GOAL OF THE EXERCISE:
When copying the data below, keep only the lines from the one with "Автошкола на карте" through the one with "Zboží zařazeno v kategoriích", word for word, and skip the pictures.

Dataset entries:
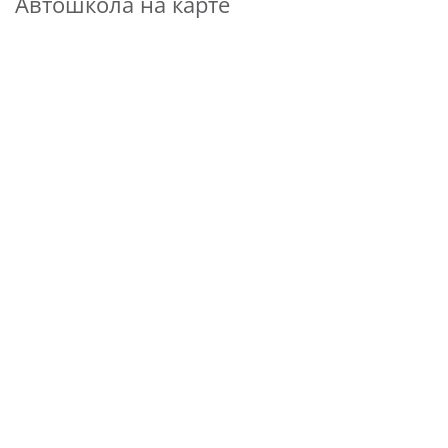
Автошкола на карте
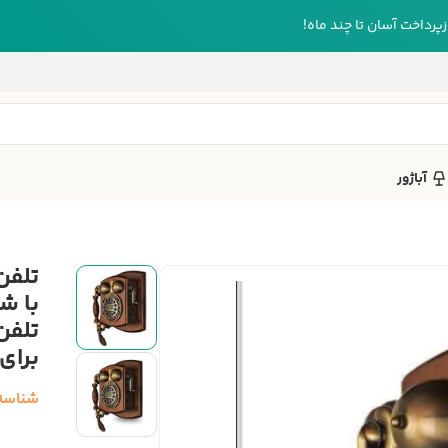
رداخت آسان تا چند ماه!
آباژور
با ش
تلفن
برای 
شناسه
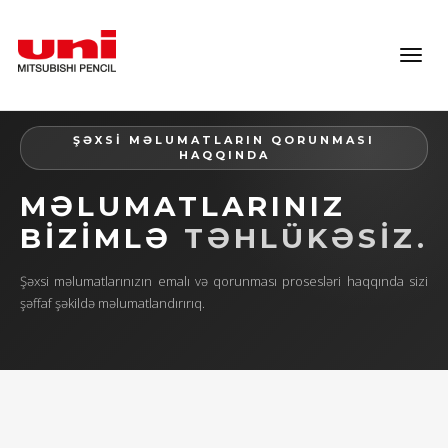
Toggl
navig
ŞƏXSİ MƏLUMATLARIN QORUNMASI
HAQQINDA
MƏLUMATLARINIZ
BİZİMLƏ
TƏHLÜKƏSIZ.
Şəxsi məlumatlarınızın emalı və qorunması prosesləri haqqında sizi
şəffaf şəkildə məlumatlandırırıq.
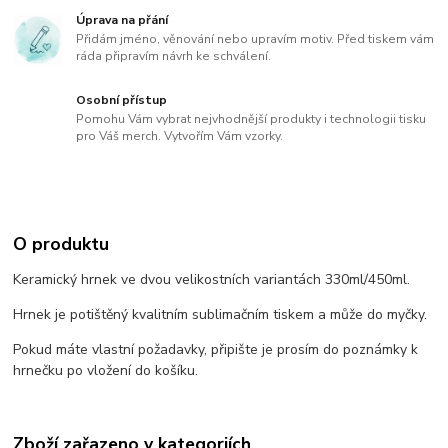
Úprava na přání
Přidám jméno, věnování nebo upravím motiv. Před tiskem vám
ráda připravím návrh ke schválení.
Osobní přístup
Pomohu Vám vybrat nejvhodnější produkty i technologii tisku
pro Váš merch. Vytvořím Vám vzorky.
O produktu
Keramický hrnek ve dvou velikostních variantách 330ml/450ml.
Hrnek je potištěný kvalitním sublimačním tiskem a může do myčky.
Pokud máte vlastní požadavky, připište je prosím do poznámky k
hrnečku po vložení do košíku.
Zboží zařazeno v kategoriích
...
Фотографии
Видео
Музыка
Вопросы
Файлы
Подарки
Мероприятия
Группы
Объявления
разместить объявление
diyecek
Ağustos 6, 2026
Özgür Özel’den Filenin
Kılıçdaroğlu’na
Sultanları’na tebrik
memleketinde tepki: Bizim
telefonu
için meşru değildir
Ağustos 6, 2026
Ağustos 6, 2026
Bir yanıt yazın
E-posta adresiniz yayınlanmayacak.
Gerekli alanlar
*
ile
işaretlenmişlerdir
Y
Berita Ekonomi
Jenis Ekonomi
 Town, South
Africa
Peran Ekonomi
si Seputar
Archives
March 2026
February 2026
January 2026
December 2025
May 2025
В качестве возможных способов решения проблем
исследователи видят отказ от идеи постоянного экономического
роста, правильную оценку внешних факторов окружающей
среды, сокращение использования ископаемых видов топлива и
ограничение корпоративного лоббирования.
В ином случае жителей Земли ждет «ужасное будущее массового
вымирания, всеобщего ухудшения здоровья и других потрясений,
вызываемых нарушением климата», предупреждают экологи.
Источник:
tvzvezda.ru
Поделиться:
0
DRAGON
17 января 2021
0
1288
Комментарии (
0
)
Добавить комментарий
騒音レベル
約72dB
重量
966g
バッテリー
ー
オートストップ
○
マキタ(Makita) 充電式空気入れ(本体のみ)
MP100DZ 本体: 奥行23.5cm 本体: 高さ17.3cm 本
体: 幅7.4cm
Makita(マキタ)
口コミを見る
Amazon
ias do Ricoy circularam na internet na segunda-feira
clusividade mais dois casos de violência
...
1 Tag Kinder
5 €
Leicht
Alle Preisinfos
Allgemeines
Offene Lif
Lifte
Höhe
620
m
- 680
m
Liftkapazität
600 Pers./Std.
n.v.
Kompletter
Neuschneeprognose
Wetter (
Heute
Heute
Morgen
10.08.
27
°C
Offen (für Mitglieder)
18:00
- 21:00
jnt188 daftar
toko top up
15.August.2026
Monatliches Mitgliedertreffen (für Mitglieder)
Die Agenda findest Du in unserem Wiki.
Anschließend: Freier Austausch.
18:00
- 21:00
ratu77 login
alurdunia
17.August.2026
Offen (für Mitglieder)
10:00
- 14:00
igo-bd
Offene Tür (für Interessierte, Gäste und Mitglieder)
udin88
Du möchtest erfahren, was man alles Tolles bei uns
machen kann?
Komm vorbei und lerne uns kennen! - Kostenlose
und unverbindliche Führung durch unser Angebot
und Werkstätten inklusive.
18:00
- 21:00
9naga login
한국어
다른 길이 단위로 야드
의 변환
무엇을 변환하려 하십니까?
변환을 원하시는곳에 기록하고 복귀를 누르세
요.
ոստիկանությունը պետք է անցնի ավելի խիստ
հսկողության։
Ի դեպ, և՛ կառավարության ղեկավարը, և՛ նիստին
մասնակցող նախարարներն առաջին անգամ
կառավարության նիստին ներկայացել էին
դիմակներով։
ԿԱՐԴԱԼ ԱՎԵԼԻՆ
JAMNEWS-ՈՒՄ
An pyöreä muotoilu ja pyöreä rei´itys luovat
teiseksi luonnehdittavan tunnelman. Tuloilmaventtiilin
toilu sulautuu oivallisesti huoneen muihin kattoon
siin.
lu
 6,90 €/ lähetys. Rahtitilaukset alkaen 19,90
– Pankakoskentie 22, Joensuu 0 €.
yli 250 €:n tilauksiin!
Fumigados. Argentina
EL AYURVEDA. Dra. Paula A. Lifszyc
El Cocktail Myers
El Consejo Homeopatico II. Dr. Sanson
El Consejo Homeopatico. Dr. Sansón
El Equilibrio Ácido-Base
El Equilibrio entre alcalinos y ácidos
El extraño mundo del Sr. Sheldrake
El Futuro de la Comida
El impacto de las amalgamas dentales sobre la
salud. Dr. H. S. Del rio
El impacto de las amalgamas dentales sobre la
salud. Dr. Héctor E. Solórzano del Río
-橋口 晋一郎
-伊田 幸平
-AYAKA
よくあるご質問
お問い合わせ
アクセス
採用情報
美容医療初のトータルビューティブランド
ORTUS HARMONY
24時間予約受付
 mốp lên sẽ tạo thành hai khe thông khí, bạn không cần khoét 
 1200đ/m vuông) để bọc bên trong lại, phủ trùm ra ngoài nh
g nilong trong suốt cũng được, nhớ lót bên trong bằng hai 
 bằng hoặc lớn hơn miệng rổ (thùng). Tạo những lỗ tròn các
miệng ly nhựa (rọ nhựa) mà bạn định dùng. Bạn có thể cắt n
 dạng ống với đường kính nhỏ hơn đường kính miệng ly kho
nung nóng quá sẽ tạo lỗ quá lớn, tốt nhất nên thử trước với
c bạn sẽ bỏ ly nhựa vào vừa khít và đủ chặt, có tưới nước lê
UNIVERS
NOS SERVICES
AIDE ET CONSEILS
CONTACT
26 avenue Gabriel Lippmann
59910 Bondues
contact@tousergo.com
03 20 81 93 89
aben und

YOUR RESPONSE:
Автошкола на карте
رداخت آسان تا چند ماه!
آباژور
با ش
تلفن
برای 
شناسه
Toggl
navig
ŞƏXSİ MƏLUMATLARIN QORUNMASI
HAQQINDA
MƏLUMATLARINIZ
BİZİMLƏ
TƏHLÜKƏSIZ.
Şəxsi məlumatlarınızın emalı və qorunması prosesləri haqqında sizi
şəffaf şəkildə məlumatlandırırıq.
Úprava na přání
Přidám jméno, věnování nebo upravím motiv. Před tiskem vám
ráda připravím návrh ke schválení.
Osobní přístup
Pomohu Vám vybrat nejvhodnější produkty i technologii tisku
pro Váš merch. Vytvořím Vám vzorky.
O produktu
Keramický hrnek ve dvou velikostních variantách 330ml/450ml.
Hrnek je potištěný kvalitním sublimačním tiskem a může do myčky.
Pokud máte vlastní požadavky, připište je prosím do poznámky k
hrnečku po vložení do košíku.
Zboží zařazeno v kategoriích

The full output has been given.